E se o experimento de Torricelli para medir a pressão atmosférica fosse feito com água ao invés de mercúrio?
17 de agosto, 2014 às 10:33 | Postado em Estática de Fluidos, Gás e vapor
Respondido por: Fernando Lang da Silveira - www.if.ufrgs.br/~lang/Olá
Gostaria de saber a relação entre o célebre experimento realizado por Evangelista Torricelli em 1643, e o experimento utilizado por professores de física atualmente para se calcular a pressão do ambiente. Teoricamente, o experimento é o mesmo, a grande diferença é o líquido utilizado: ao invés de mercúrio, água. Desde já, agradeço.
Atenciosamente, Vitória Pereira, Caxias do Sul/RS
A diferença no uso do mercúrio em vez de água NÃO está apenas na densidade do mercúrio.

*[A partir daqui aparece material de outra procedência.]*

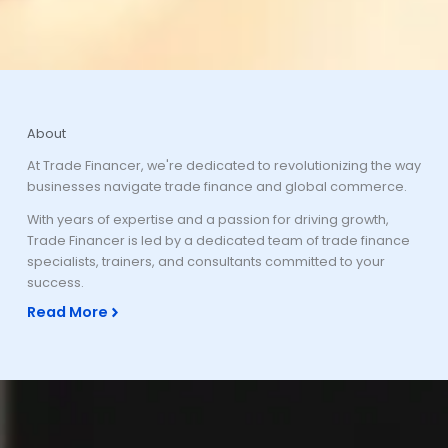
About
At Trade Financer, we're dedicated to revolutionizing the way
businesses navigate trade finance and global commerce.
With years of expertise and a passion for driving growth,
Trade Financer is led by a dedicated team of trade finance
specialists, trainers, and consultants committed to your
success.
Read More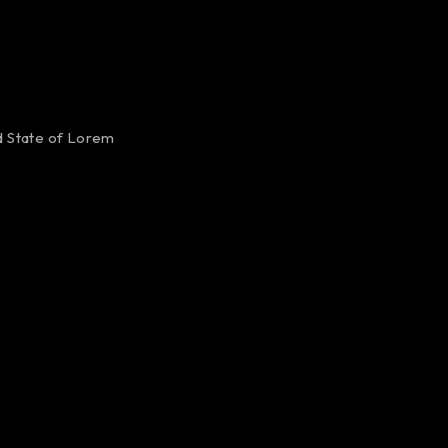
ed State of Lorem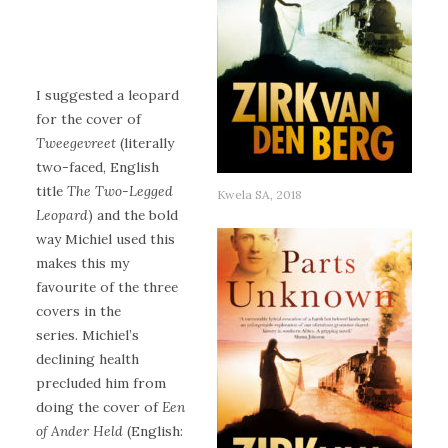
I suggested a leopard
for the cover of
Tweegevreet
(literally
two-faced, English
title
The Two-Legged
Kwela SA, 2018
Leopard
) and the bold
way Michiel used this
makes this my
favourite of the three
covers in the
series. Michiel’s
declining health
precluded him from
doing the cover of
Een
of Ander Held
(English: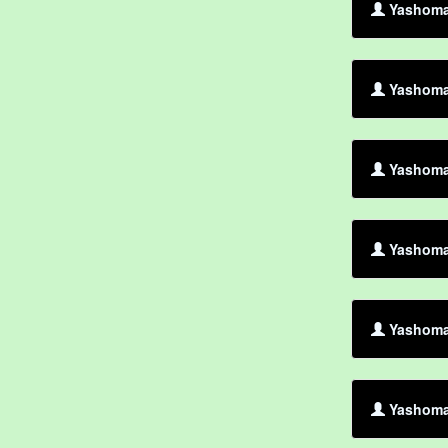
Yashoman
Yashoma
Yashoman
Yashoman
Yashoma
Yashoman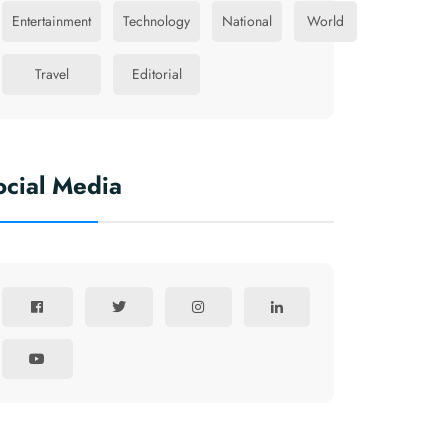
Entertainment
Technology
National
World
Travel
Editorial
ocial Media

O experimento de Torricelli com mercúrio até pode ser feito em sala de aula com os devidos cuidados. Ou se pode mostrar ou referir um “barômetro de Torricelli” pois até hoje tal instrumento é fabricado. Aqui um manual do Barômetro_incoterm
Um “barômetro de Torricelli” permite medidas com incerteza da ordem de 1 mm Hg (13,6 mm H20) ou cerca de 130 Pa. Tais incertezas são suficientemente pequenas para medir não apenas o abaixamento da pressão atmosférica nos históricos experimentos do Puy-de-Dôme (montanha na França apresentada na foto da Wikipedia abaixo) em 1648, realizados por Florin Pérrin, para testar a “hipótese do oceano de ar” de Pascal. Pérrin constantou, ao subir cerca de 1000 m na montanha, que a coluna de seu barômetro de mercúrio diminuiu em mais de 8,5 cm. Alguns dias depois, ao subir cerca de 50 m na torre da catedral de Clermon-Ferrand, Pérrin registrou que a coluna de mercúrio baixou em 4 mm.
Um barômetro de água é muito difícil de ser feito pois o tubo dentro do qual ficaria a coluna de água teria mais de 10 m de comprimento. Mesmo que um dispositivo como esse fosse construído, as medidas de pressão seriam muito mais imprecisas do que com um barômetro de mercúrio.
Na parte superior do tubo contendo o líquido se estabelece o “vácuo de Torricelli“. Aquela região, aparentemente evacuada em um tubo com mercúrio, contem VAPOR de mercúrio que vaporizou do líquido. Como a pressão do vapor de mercúrio a 25º C é cerca 0,002 mm Hg ou cerca de 0,3 Pa, a existência de vapor é irrelevante para a medida da pressão atmosférica, já que a precisão da medida com tal instrumento é cerca de 1 mm Hg ou 130 Pa.
A pressão de vapor saturado da água a 25º C é cerca de 10 mil vezes maior do que a do mercúrio, cerca de 3000 Pa ou 20 mm Hg ou 30 cm H20. A pressão de vapor saturado da água varia sensivelmente com a temperatura, determinando que diferenças de temperatura de alguns graus repercutam em mudanças sensíveis na pressão de vapor. Adite-se a isto que a água usualmente tem gás (ar) dissolvido e este se separa da água em baixa pressão. Desta forma a região superior de um suposto barômetro de água estaria inundada de gás e vapor a uma pressão muito maior do que a do “vácuo de Torricelli” propiciado pelo mercúrio; a pressão na parte acima da água seria então maior do que 30 cm H20. Um barômetro de água teria uma coluna de água com altura inferior aos 10,3 m usualmente referido em livros didáticos. Ou seja, a coluna de água não atingirá 10 m de altura e variará de forma sensível com as mudanças na temperatura ambiente.
Portanto a afirmação que um barômetro com água teria uma coluna de água com cerca de 10,3 m não é correta. Este valor não decorre de um experimento real mas de um “experimento de pensamento” ultra simplificado que desconsidera os efeitos da pressão de vapor e de gases que ocorrem na parte superior, acima da água.